Question

Quadrilateral abcd and quadrilateral pqrs are similar. The lengths of ab and cd are 15 units each, and the lengths of ad and bc are 10 units each. Use the given information to complete the following sentences. If the length of pq is 6 units, then the length of ps is 5 units. If m∠adc is 62° and m∠bcdis 118°, then m∠qrs is

A) 58°
B) 72°
C) 118°
D) 180°

Answer 1

By setting up proportions and using the given information about the lengths of the sides of quadrilateral ABCD and quadrilateral PQRS, we can find the measure of angle QRS to be 58°.

Step-by-step explanation:

Given that quadrilateral ABCD and quadrilateral PQRS are similar, we can use the given information to find the measure of angle QRS, denoted as m∠QRS.

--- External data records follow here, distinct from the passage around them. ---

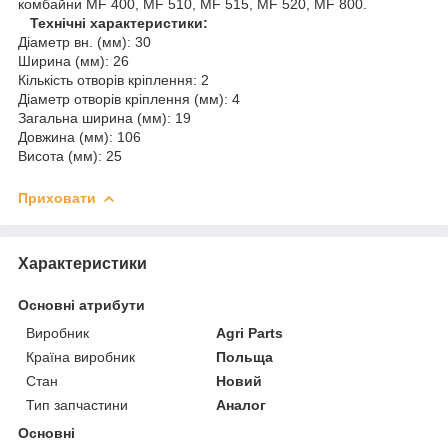
комбайни MF 400, MF 510, MF 515, MF 520, MF 800.
Технічні характеристики:
Діаметр вн. (мм): 30
Ширина (мм): 26
Кількість отворів кріплення: 2
Діаметр отворів кріплення (мм): 4
Загальна ширина (мм): 19
Довжина (мм): 106
Висота (мм): 25
Приховати
Характеристики
Основні атрибути
Виробник
Agri Parts
Країна виробник
Польща
Стан
Новий
Тип запчастини
Аналог
Основні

Since the lengths of AB and CD are 15 units each, and the lengths of AD and BC are 10 units each, we can say that the corresponding sides of the two quadrilaterals are in proportion.

This means that AB/PQ = BC/QR = CD/RS. Using the given length of PQ as 6 units, we can find the length of QR by setting up the proportion: 15/6 = 10/QR.

Solving for QR, we get QR = 4 units. Since angles in similar figures are congruent, m∠QRS is equal to the measure of angle ADC, which is given as 62°. Therefore, the answer is A) 58°.